In dem Prozess ging es indes weniger darum als um eine nicht erst durch die Enthüllungen des früheren US-Geheimdienstmitarbeiters Edward Snowden heikel gewordene Frage: Wie halten es die Nachrichtendienste des Bundes mit der Transparenz?

Klassischerweise gibt es die nicht. BND, Verfassungsschutz und Militärischer Abschirmdienst arbeiten unter Ausschluss der Öffentlichkeit. Was sie herausfinden, stellen sie den Regierenden zur Verfügung und nur selten, etwa  mit dem Verfassungsschutzbericht, dem großen Publikum. Wer allerdings nach Vorschriften sucht, die das Geheimsein im Einzelnen regeln, wird selten fündig. Die Verschwiegenheit der Dienste ist auch Tradition.

Behördenwissen steht jedem offen - theoretisch

Vor zehn Jahren trat das Informationsfreiheitsgesetz in Kraft. War zuvor Amtsverschwiegenheit die Regel und die amtliche Information die Ausnahme, für die berechtigte Interessen nachzuweisen waren, verkehrte sich das Prinzip. Der Zugang zu Behördenwissen steht seitdem jedermann offen, und die Ämter müssen es begründen, wenn sie etwas für sich behalten wollen.

Bei den Nachrichtendiensten allerdings schrieben die Abgeordneten eine Extra-Ausnahme ins Gesetz: Ihnen gegenüber soll kein Informationsanspruch bestehen.
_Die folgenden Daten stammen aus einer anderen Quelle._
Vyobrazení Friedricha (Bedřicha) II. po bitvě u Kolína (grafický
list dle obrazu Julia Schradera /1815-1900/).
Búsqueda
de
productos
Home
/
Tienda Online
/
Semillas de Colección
Ein Rundumschutz, so dachte man in den Behörden. Woran damals offenbar niemand dachte: Alles, was der BND weiß, weiß auch das Kanzleramt.

Dies bestätigte in der mündlichen Verhandlung auch die Leiterin des dortigen IFG-Referats, das im Zuge der Snowden-Enthüllungen und der teils rechtswidrigen Lauschpraxis des BND mit entsprechenden Anträgen von Bürgern überhäuft wird. Das Kanzleramt führt mit seiner Abteilung sechs die Aufsicht über die Geheimdienste, ist selbst aber kein Geheimdienst - und wäre damit  theoretisch auskunftspflichtig.
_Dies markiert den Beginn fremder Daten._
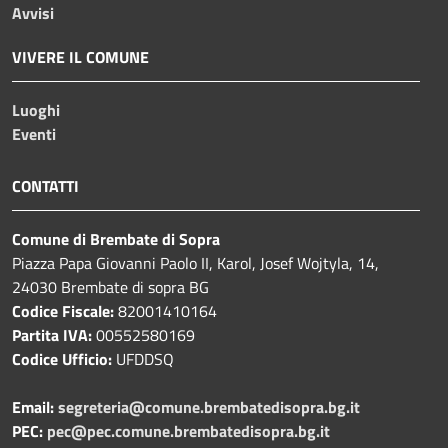
Avvisi
VIVERE IL COMUNE
Luoghi
Eventi
CONTATTI
Comune di Brembate di Sopra
Piazza Papa Giovanni Paolo II, Karol, Josef Wojtyla, 14,
24030 Brembate di sopra BG
Codice Fiscale:
82001410164
Partita IVA:
00552580169
Codice Ufficio:
UFDDSQ
Email:
segreteria@comune.brembatedisopra.bg.it
PEC:
pec@pec.comune.brembatedisopra.bg.it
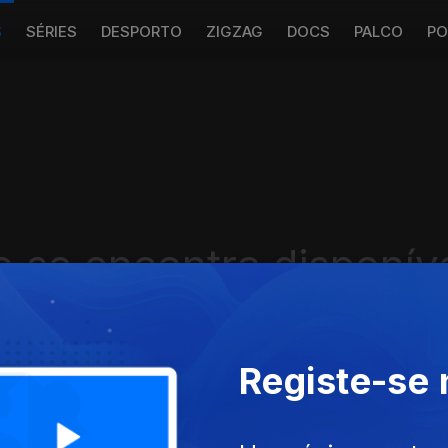
S
SÉRIES
DESPORTO
ZIGZAG
DOCS
PALCO
PO
 se encontra disponív
Registe-se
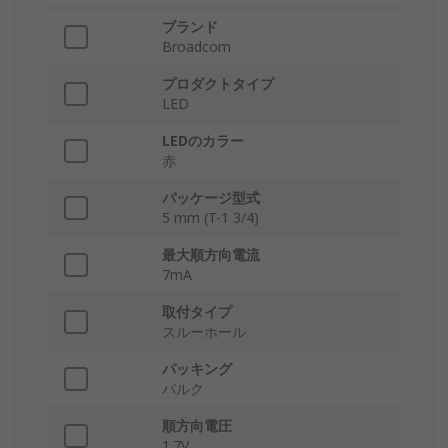
ブランド
Broadcom
プロダクトタイプ
LED
LEDのカラー
赤
パッケージ型式
5 mm (T-1 3/4)
最大順方向電流
7mA
取付タイプ
スルーホール
パッキング
バルク
順方向電圧
1.7V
Hat das Parlament das so gewollt? Vermutlich nicht. Aus der Gesetzesbegründung zum IFG geht hervor, dass die Abgeordneten die Geheimdienste der Informationsfreiheit umfassend entziehen wollten. Aber so ausdrücklich schrieben sie es nicht ins Gesetz. Nun urteilten die Bundesrichter, der bezweckte lückenlose Schutz gebiete, die im IFG unzureichende Regelung auf das Kanzleramt als Aufsichtsstelle zu erstrecken.
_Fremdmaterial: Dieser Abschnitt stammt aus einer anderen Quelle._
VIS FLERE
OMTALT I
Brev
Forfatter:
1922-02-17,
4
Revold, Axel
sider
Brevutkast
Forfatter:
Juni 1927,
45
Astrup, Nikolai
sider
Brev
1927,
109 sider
Journalisten haben Auskunftsanspruch

Das Oberverwaltungsgericht Berlin Brandenburg hatte in dem Sachverhalt ebenfalls eine verhängnisvolle Konstellation gesehen, welche die Geheimdienste auf dem Umweg über die Regierungszentrale zur Ausforschung freigegeben hätte.

Es steht noch ein Weg offen. Da der Kläger Journalist ist, beruft er sich zugleich auf seinen presserechtlichen Auskunftsanspruch. Für ihn gibt es kein Gesetz, er folgt aus der Verfassung. Dementsprechend gibt es für Geheimdienste keine expliziten Ausnahmen. So hatte das Bundesverwaltungsgericht das Kanzleramt kürzlich auf eine Klage des Tagesspiegels in die Pflicht genommen, Auskünfte zum Geheimnisverrat beim BND zu geben.

Angesichts des Verlaufs der mündlichen Verhandlung kam das Urteil überraschend. Denn die Richter hatten zunächst durchblicken lassen, dass es auch nach dem geltenden IFG genügend Gründe geben kann, die Herausgabe von BND-Dokumenten im Einzelfall zu verweigern. Ein Pauschalschutz sei deshalb weder geboten noch lasse er sich aus dem Gesetz herauslesen. Das Kanzleramt hatte daraufhin vorgetragen, es sei mit der Bearbeitung einer Fülle diesbezüglicher IFG-Anträge überfordert.